At first I thought it was good timing. I jumped to another host, and when I tcpdumed the RIP packets turned up instantaneously. This happened again and again.. and yes it took me longer then I’d like to admit before it dawned on me.

Why are routes going stale? it seems as though the packets are getting queued/stuck in the WG interface until I poked it with tcpdump!

These RIPv2 Request packet is sent as a broadcast, not directly to the other end of the tunnel. To get it to not be dropped, I had to widen my WG peer allowed-ips from the /32 to a /24.
So now I wonder if broadcast, or just the fact that it’s only 52 bytes, means it gets queued up and not sent through the tunnel, that is until I come along with a hammer and tcpdump the interface?

Maybe one way I could test this is to speed up the RIP broadcasts and hopefully fill a buffer, or see if I can turn WG, or rather the kernel, into debugging mode.

Build notes

As Promised, here are the current form of my build notes, make reference to the topology image I used above.

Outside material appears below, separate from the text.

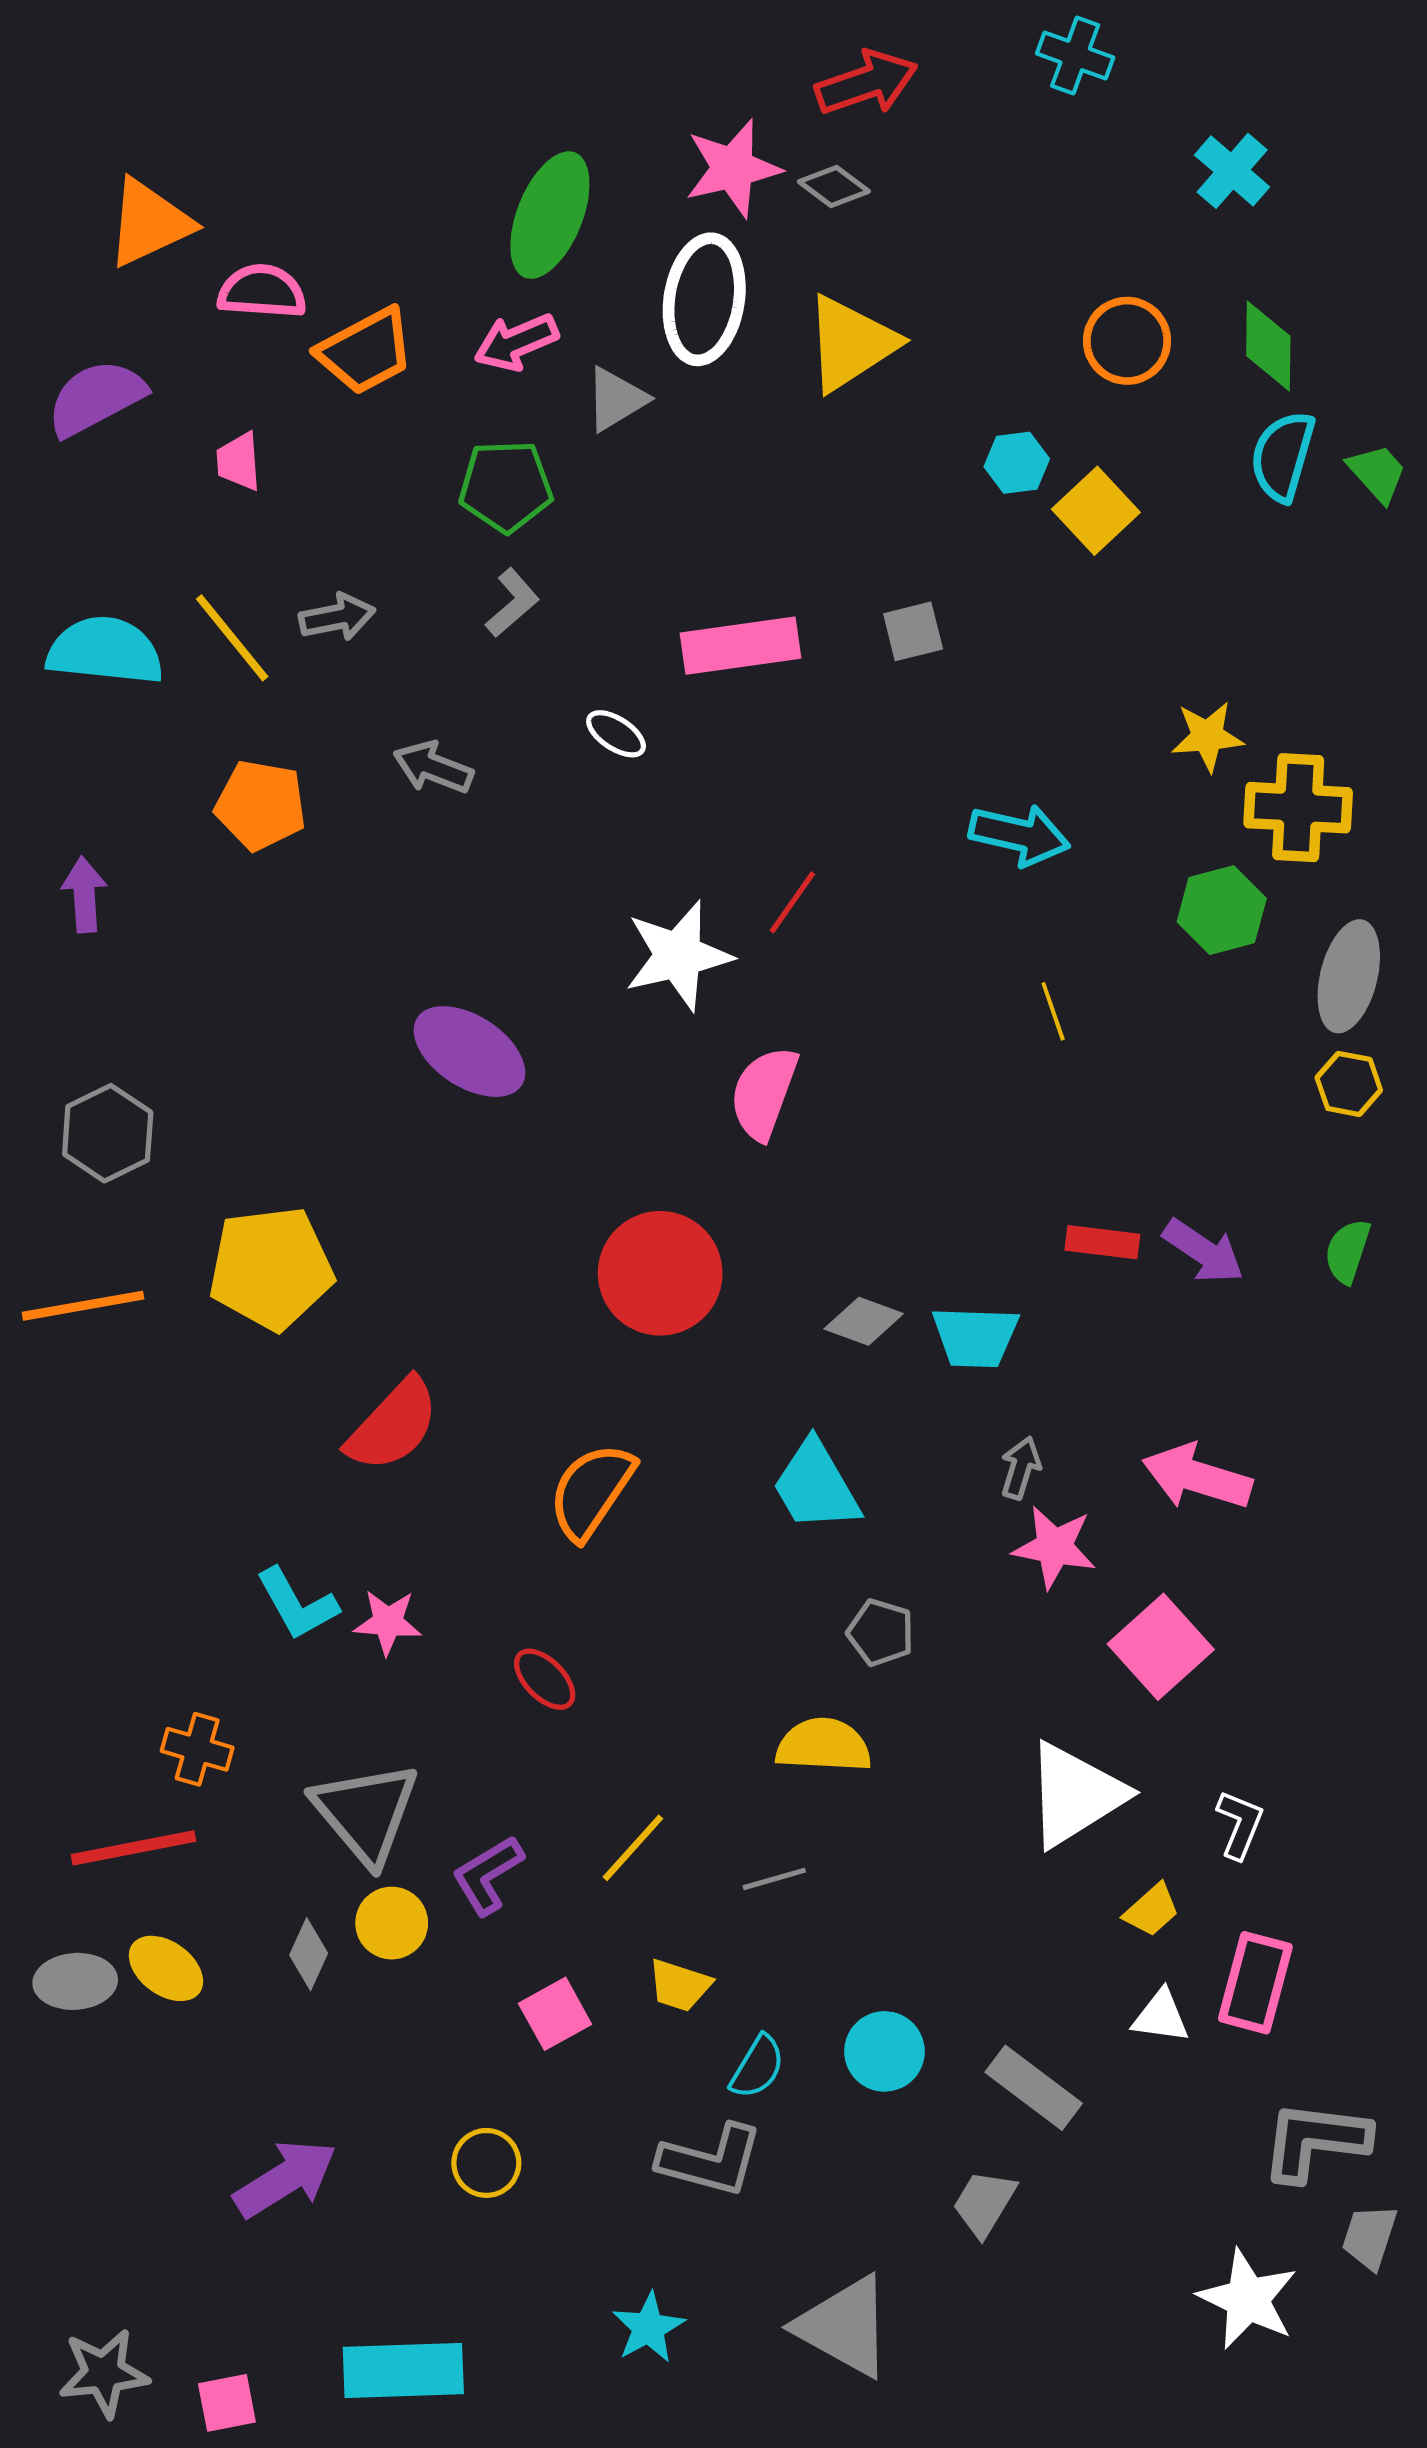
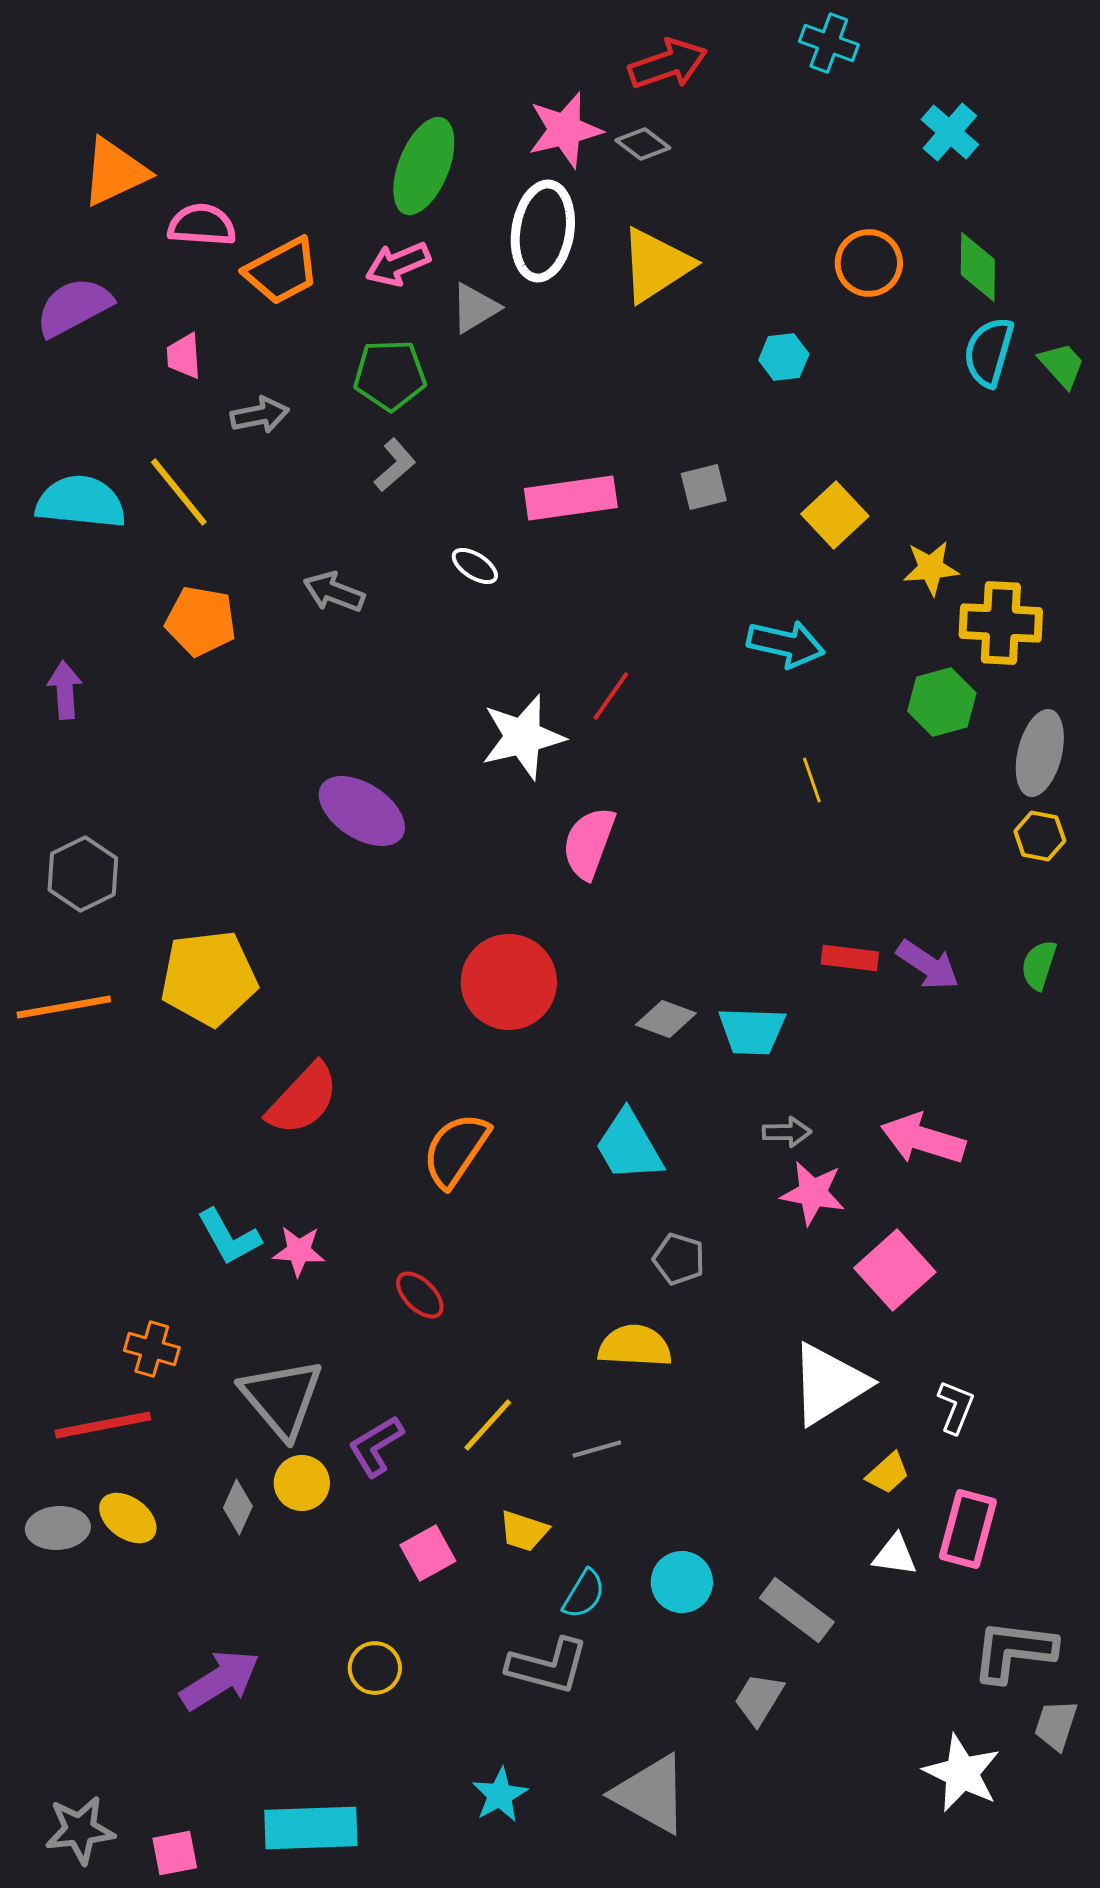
yellow square: (1096, 511) -> (835, 515), moved
gray arrow: (337, 617) -> (260, 415), moved
gray arrow: (1021, 1468) -> (787, 1132), turned 72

BTW I’m using OpenSuse Leap 15.1 for all the nodes.

Build the env

I used ansible-virt-infra created by csmart to build the env. A created my own inventory file, which you can dump in the inventory/ folder which I called wireguard.yml:

---
wireguard:
hosts:
wireguard-1:
virt_infra_networks:
- name: "net-mgmt"
- name: "net-blue"
- name: "net-green"
wireguard-2:
virt_infra_networks:
- name: "net-mgmt"
- name: "net-blue"
- name: "net-white"
wireguard-3:
virt_infra_networks:
- name: "net-mgmt"
- name: "net-white"
wireguard-4:
virt_infra_networks:
- name: "net-mgmt"
- name: "net-orange"
- name: "net-green"
wireguard-5:
virt_infra_networks:
- name: "net-mgmt"
- name: "net-orange"
- name: "net-yellow"
wireguard-6:
virt_infra_networks:
- name: "net-mgmt"
- name: "net-yellow"
vars:
virt_infra_distro: opensuse
virt_infra_distro_image: openSUSE-Leap-15.1-JeOS.x86_64-15.1.0-OpenStack-Cloud-Current.qcow2
virt_infra_distro_image_url: https://download.opensuse.org/distribution/leap/15.1/jeos/openSUSE-Leap-15.1-JeOS.x86_64-15.1.0-OpenStack-Cloud-Current.qcow2
virt_infra_variant: opensuse15.1

Next we need to make sure the networks have been defined, we do this in the kvmhost inventory file, here’s a diff:

diff --git a/inventory/kvmhost.yml b/inventory/kvmhost.yml
index b1f029e..6d2485b 100644
--- a/inventory/kvmhost.yml
+++ b/inventory/kvmhost.yml
@@ -40,6 +40,36 @@ kvmhost:
           subnet: "255.255.255.0"
           dhcp_start: "10.255.255.2"
           dhcp_end: "10.255.255.254"
+        - name: "net-mgmt"
+          ip_address: "172.16.0.1"
+          subnet: "255.255.255.0"
+          dhcp_start: "172.16.0.2"
+          dhcp_end: "172.16.0.99"
+        - name: "net-white"
+          ip_address: "172.16.1.1"
+          subnet: "255.255.255.0"
+          dhcp_start: "172.16.1.2"
+          dhcp_end: "172.16.1.99"
+        - name: "net-blue"
+          ip_address: "172.16.2.1"
+          subnet: "255.255.255.0"
+          dhcp_start: "172.16.2.2"
+          dhcp_end: "172.16.2.99"
+        - name: "net-green"
+          ip_address: "172.16.3.1"
+          subnet: "255.255.255.0"
+          dhcp_start: "172.16.3.2"
+          dhcp_end: "172.16.3.99"
+        - name: "net-orange"
+          ip_address: "172.16.4.1"
+          subnet: "255.255.255.0"
+          dhcp_start: "172.16.4.2"
+          dhcp_end: "172.16.4.99"
+        - name: "net-yellow"
+          ip_address: "172.16.5.1"
+          subnet: "255.255.255.0"
+          dhcp_start: "172.16.5.2"
+          dhcp_end: "172.16.5.99"
     virt_infra_host_deps:
         - qemu-img
         - osinfo-query

Now all we need to do is run the playbook:

ansible-playbook --limit kvmhost,wireguard ./virt-infra.yml

Setting up the IPs and tunnels

This above infrastructure tool uses cloud_init to set up the network, so only the first NIC is up. You can confirm this with:

ansible wireguard -m shell -a "sudo ip a"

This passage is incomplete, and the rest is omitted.